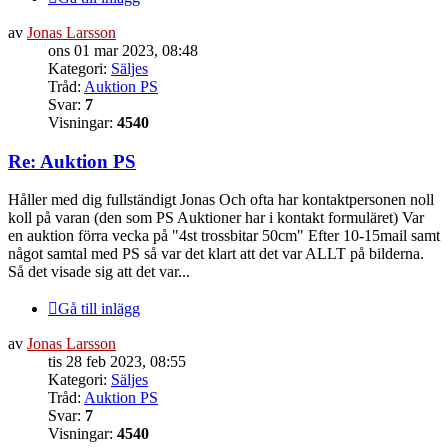
av
Jonas Larsson
ons 01 mar 2023, 08:48
Kategori:
Säljes
Tråd:
Auktion PS
Svar:
7
Visningar:
4540
Re: Auktion PS
Håller med dig fullständigt Jonas Och ofta har kontaktpersonen noll
koll på varan (den som PS Auktioner har i kontakt formuläret) Var
en auktion förra vecka på "4st trossbitar 50cm" Efter 10-15mail samt
något samtal med PS så var det klart att det var ALLT på bilderna.
Så det visade sig att det var...
Gå till inlägg
av
Jonas Larsson
tis 28 feb 2023, 08:55
Kategori:
Säljes
Tråd:
Auktion PS
Svar:
7
Visningar:
4540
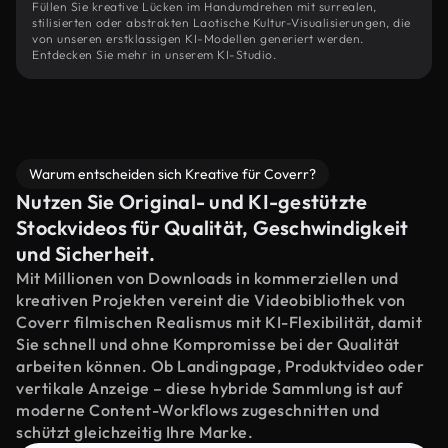
Füllen Sie kreative Lücken im Handumdrehen mit surrealen,
stilisierten oder abstrakten Laotische Kultur-Visualisierungen, die
von unseren erstklassigen KI-Modellen generiert werden.
Entdecken Sie mehr in unserem KI-Studio.
Warum entscheiden sich Kreative für Coverr?
Nutzen Sie Original- und KI-gestützte
Stockvideos für Qualität, Geschwindigkeit
und Sicherheit.
Mit Millionen von Downloads in kommerziellen und
kreativen Projekten vereint die Videobibliothek von
Coverr filmischen Realismus mit KI-Flexibilität, damit
Sie schnell und ohne Kompromisse bei der Qualität
arbeiten können. Ob Landingpage, Produktvideo oder
vertikale Anzeige – diese hybride Sammlung ist auf
moderne Content-Workflows zugeschnitten und
schützt gleichzeitig Ihre Marke.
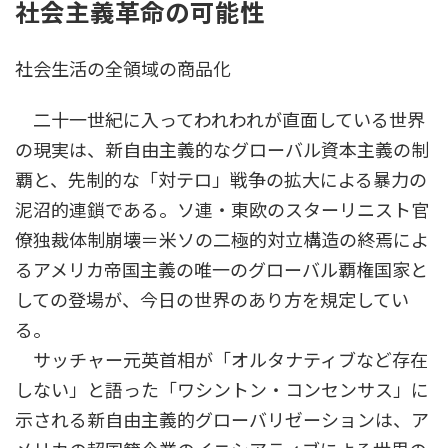
社会主義革命の可能性
時
:
社会生活の全領域の商品化
二十一世紀に入ってわれわれが直面している世界
の現実は、新自由主義的なグローバル資本主義の制
覇と、先制的な「対テロ」戦争の拡大による暴力の
泥沼的連鎖である。ソ連・東欧のスターリニスト官
僚独裁体制崩壊＝米ソの二極的対立構造の終焉によ
るアメリカ帝国主義の唯一のグローバル覇権国家と
しての登場が、今日の世界のあり方を規定してい
る。
サッチャー元英首相が「オルタナティブなど存在
しない」と語った「ワシントン・コンセンサス」に
示される新自由主義的グローバリゼーションは、ア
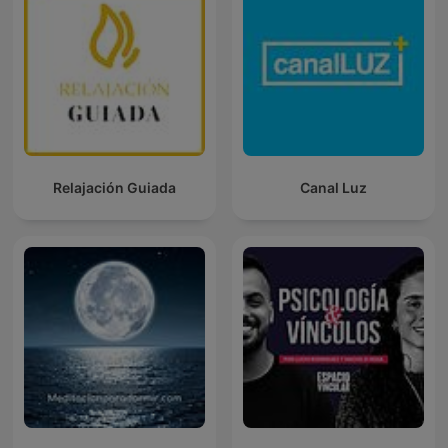
Relajación Guiada
Canal Luz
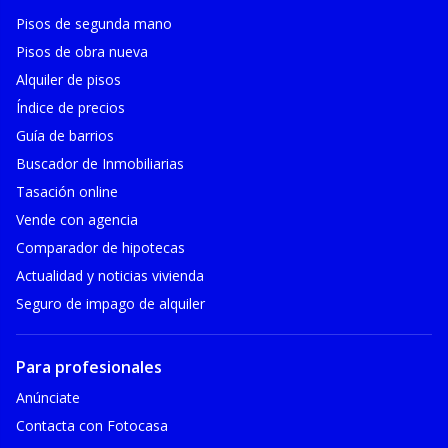
Pisos de segunda mano
Pisos de obra nueva
Alquiler de pisos
Índice de precios
Guía de barrios
Buscador de Inmobiliarias
Tasación online
Vende con agencia
Comparador de hipotecas
Actualidad y noticias vivienda
Seguro de impago de alquiler
Para profesionales
Anúnciate
Contacta con Fotocasa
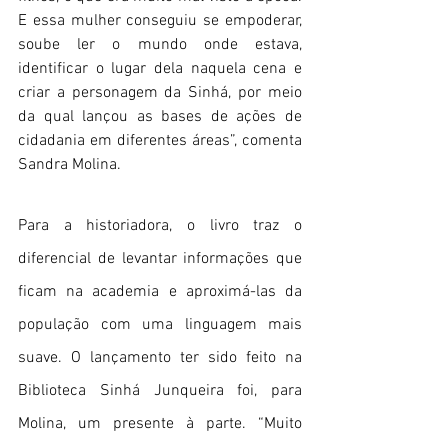
E essa mulher conseguiu se empoderar, 
soube ler o mundo onde estava, 
identificar o lugar dela naquela cena e 
criar a personagem da Sinhá, por meio 
da qual lançou as bases de ações de 
cidadania em diferentes áreas”, comenta 
Sandra Molina.
Para a historiadora, o livro traz o 
diferencial de levantar informações que 
ficam na academia e aproximá-las da 
população com uma linguagem mais 
suave. O lançamento ter sido feito na 
Biblioteca Sinhá Junqueira foi, para 
Molina, um presente à parte. “Muito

******

▶ **AIM OF THE TASK**
Which lines of the data include the string "Coverr"? Find them and copy each one.

▶ **TASK RESULT**
Warum entscheiden sich Kreative für Coverr?
Coverr filmischen Realismus mit KI-Flexibilität, damit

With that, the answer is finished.